Womit Herbert vielleicht doch kleiner gehen könnte. Im zweiten Viertel gegen Litauen schickte er bewusst eine kleine Formation mit Wagner und Giffey auf den Forward-Positionen aufs Feld, am Ende musste er auf Grund der Foul-Probleme der großen Leute (Voigtmann: „Wir haben es irgendwie durchgebracht. Am Ende hatten alle Bigs vier oder fünf Fouls, das war schon extrem.“) kleiner gehen.
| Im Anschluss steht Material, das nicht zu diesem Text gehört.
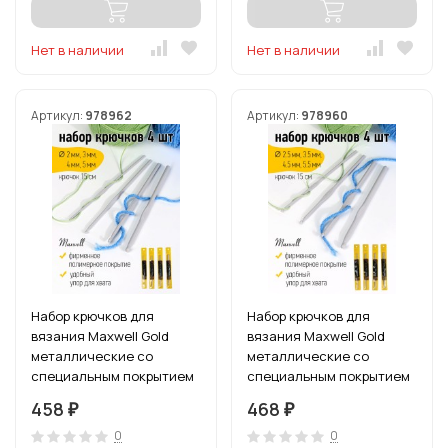
Нет в наличии
Нет в наличии
Артикул:
978962
Артикул:
978960
Набор крючков для
Набор крючков для
вязания Maxwell Gold
вязания Maxwell Gold
металлические со
металлические со
специальным покрытием
специальным покрытием
арт.MAXW.38542 (2.0 мм/
арт.MAXW.38559 (2.5 мм/
458
468
₽
₽
3.0 мм/ 4.0 мм/ 5.0 мм)
3.5 мм/ 4.5 мм/ 5.5 мм)
0
0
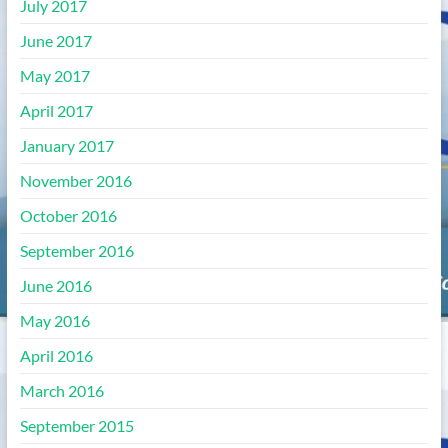
July 2017
June 2017
May 2017
April 2017
January 2017
November 2016
October 2016
September 2016
June 2016
May 2016
April 2016
March 2016
September 2015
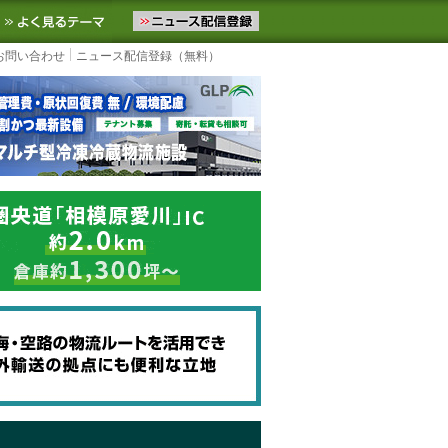
ニュースをお届けします。物流ニュースメール配信を登録すると、平日
お気に入りに追加
よく見るテーマ
お問い合わせ
ニュース配信登録（無料）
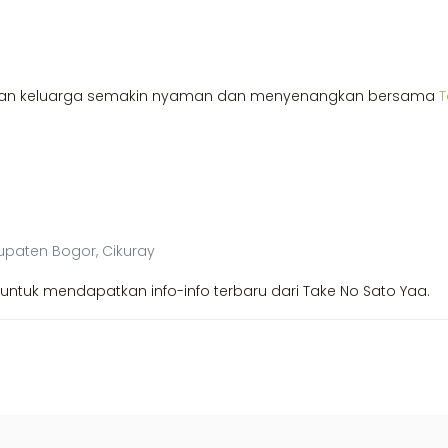
t dan keluarga semakin nyaman dan menyenangkan bersama
T
upaten Bogor, Cikuray
untuk mendapatkan info-info terbaru dari Take No Sato Yaa.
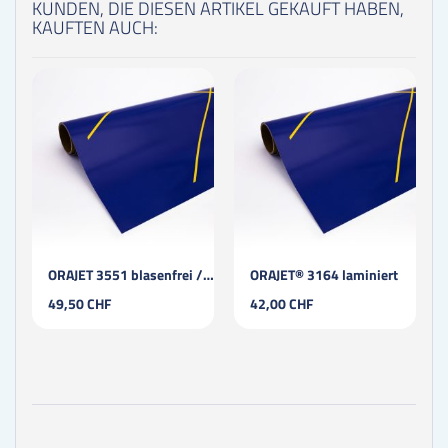
KUNDEN, DIE DIESEN ARTIKEL GEKAUFT HABEN,
KAUFTEN AUCH:
ORAJET 3551 blasenfrei / permanent / laminiert
ORAJET® 3164 laminiert
49,50 CHF
42,00 CHF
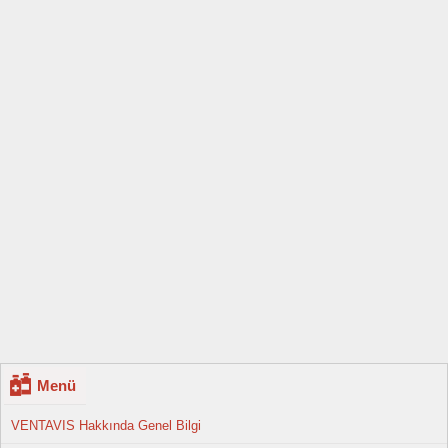
Menü
VENTAVIS Hakkında Genel Bilgi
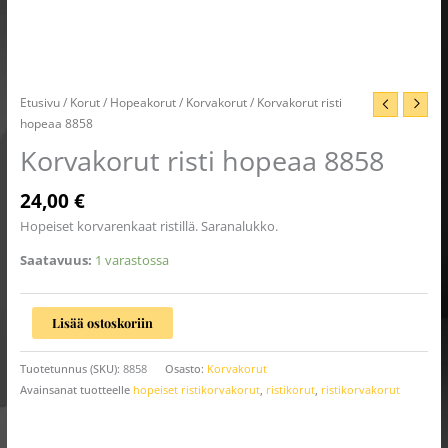
Etusivu
/
Korut
/
Hopeakorut
/
Korvakorut
/ Korvakorut risti
hopeaa 8858
Korvakorut risti hopeaa 8858
24,00
€
Hopeiset korvarenkaat ristillä. Saranalukko.
Saatavuus:
1 varastossa
Lisää ostoskoriin
Tuotetunnus (SKU):
8858
Osasto:
Korvakorut
Avainsanat tuotteelle
hopeiset ristikorvakorut
,
ristikorut
,
ristikorvakorut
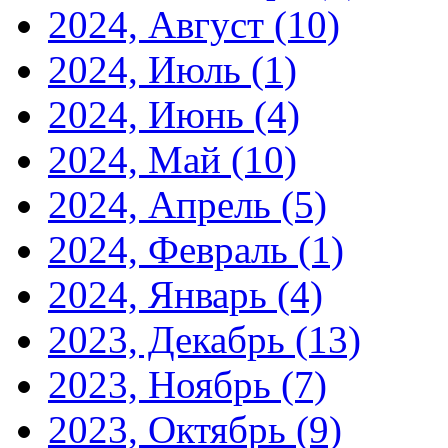
2024, Август
(10)
2024, Июль
(1)
2024, Июнь
(4)
2024, Май
(10)
2024, Апрель
(5)
2024, Февраль
(1)
2024, Январь
(4)
2023, Декабрь
(13)
2023, Ноябрь
(7)
2023, Октябрь
(9)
Smallball? „Das macht uns noch variabler“
„Franz hat in einer Phase gezeigt, dass keiner von den beiden [Big Men Jonas Valanciunas und Domantas Sabonis] ihn verteidigen kann. So wie sie dominant innen sein können, kann Franz dominant von außen sein. Uns zeigt das auch, dass wir vielseitig sein können“, schilderte Thiemann. „Das gibt uns einen Look mehr“, fügte Voigtmann an. „Wir haben das bereits im Training etwas gespielt. Mit Franz und Niels haben wir auch Leute, die auf der Vier spielen können. Das macht uns noch variabler.“
Vielleicht erweist sich das Spiel gegen Litauen, die Foul-Probleme der großen Garde auch als Segen. Auch wenn Voigtmann erschöpft zu Protokoll gab: „Das einzige, was ich gerade gelernt habe: Wenn du fünf Spiele an sieben Tagen hast, ist eine doppelte Verlängerung nicht gut.“ Denn nun auch in einer hart umkämpften Partie klein gegangen zu sein und dabei Erfolg gehabt zu haben, dürfte Herbert eine weitere Option geben – je nach Spielverlauf, je nach Matchups, je nach Gegner.
Und Franz Wagner könnte individuell sein Offensivspiel noch stärker ausdrücken – wie Ende des zweiten Viertels. Es wird nicht das letzte Mal gewesen sein, dass der 21-Jährige mit einem derartigen Spektakel an die ganz großen der deutschen Basketballhistorie erinnert hat. Das denkt auch Dennis Schröder: „Wenn er so weitermacht, wird ein ganz Großer.“
Das Spiel zwischen Litauen und Deutschland war nicht nur sportlich ein Krimi, nervenaufreibend wurde es auch am Anschreibetisch – weil vergessen wurde, Litauen nach einem technischen Foul gegen die deutsche Bank einen Freiwurf zuzusprechen. Der Protest Litauens dagegen kam zu spät; und selbst, wenn er fristgerecht eingereicht worden wäre, wäre er abgelehnt worden, wie die FIBA erklärte.